И до поздней ночи тянулась несвязная похвальба, а Матрена, проклиная свою участь, стояла у притолоки.

Получив уведомление о расчете, Мартин Лукьяныч стал пить меньше, решительно никуда не показывался, составлял отчеты и приводил в порядок книги. Хозяйство шло заведенным колесом под наблюдением старосты Ивлия и других начальников. Вечером в контору по-прежнему собирались «за приказанием», но все чувствовали, что это только так, для проформы, что, в сущности-то, отлетел строгий и взыскательный дух-устроитель Гарденина.

У подначальных людей появилась немыслимая прежде развязность, в их разговорах с управителем засквозили самостоятельные слова, самые голоса их приобрели какое-то независимое выражение. Мартин Лукьяныч отлично видел это, но только сопел да вздыхал. Между тем начальники отнюдь не радовались увольнению управителя, — напротив, искренне огорчались и беспокоились, но так уж устроен русский человек, любит он показать свое достоинство задним числом.

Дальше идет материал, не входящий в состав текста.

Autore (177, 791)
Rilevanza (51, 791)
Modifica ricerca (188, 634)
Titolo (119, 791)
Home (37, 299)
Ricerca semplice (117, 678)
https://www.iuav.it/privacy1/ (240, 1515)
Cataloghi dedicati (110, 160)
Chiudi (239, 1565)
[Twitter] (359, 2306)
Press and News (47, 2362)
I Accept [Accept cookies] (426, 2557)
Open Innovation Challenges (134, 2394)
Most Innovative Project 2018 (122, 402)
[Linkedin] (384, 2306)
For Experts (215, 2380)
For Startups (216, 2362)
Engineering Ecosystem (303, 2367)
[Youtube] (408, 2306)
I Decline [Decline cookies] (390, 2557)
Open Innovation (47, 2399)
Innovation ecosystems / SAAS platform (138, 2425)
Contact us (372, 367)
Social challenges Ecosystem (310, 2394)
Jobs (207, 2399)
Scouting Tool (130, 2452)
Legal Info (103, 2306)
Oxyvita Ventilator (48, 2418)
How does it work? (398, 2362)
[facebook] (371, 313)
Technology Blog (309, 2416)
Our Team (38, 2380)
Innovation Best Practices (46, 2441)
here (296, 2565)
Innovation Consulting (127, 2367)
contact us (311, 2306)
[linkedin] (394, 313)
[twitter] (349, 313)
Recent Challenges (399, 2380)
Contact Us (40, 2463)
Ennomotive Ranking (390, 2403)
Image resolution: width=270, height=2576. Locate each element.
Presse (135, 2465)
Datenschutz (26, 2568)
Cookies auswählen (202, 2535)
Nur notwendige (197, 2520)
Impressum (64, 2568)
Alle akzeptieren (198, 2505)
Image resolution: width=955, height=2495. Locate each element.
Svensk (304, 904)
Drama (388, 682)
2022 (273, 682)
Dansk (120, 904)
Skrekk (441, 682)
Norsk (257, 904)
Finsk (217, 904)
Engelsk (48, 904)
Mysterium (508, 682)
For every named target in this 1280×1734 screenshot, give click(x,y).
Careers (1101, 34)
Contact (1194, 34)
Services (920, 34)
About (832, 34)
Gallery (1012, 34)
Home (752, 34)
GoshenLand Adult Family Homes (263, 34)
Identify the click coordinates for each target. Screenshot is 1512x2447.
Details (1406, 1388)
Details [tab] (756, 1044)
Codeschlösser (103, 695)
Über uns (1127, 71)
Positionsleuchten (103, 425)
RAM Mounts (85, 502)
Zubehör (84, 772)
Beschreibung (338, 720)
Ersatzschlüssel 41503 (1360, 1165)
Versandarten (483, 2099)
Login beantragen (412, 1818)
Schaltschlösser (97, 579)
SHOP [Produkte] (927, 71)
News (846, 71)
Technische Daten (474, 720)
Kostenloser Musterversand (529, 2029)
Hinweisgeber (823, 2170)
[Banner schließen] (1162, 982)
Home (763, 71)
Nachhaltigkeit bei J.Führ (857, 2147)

Гораздо яснее обнаруживалась эта черта в тех, кто радовался уходу управителя.

Однажды Мартину Лукьянычу понадобилось для отчетности перемерить хлеб в закромах. Вечером он забыл об этом сказать и потому на другой день самолично отправился в амбары. По дороге ему встретились Гараська и Аношка; оба, поравнявшись с ним, не сняли картузы…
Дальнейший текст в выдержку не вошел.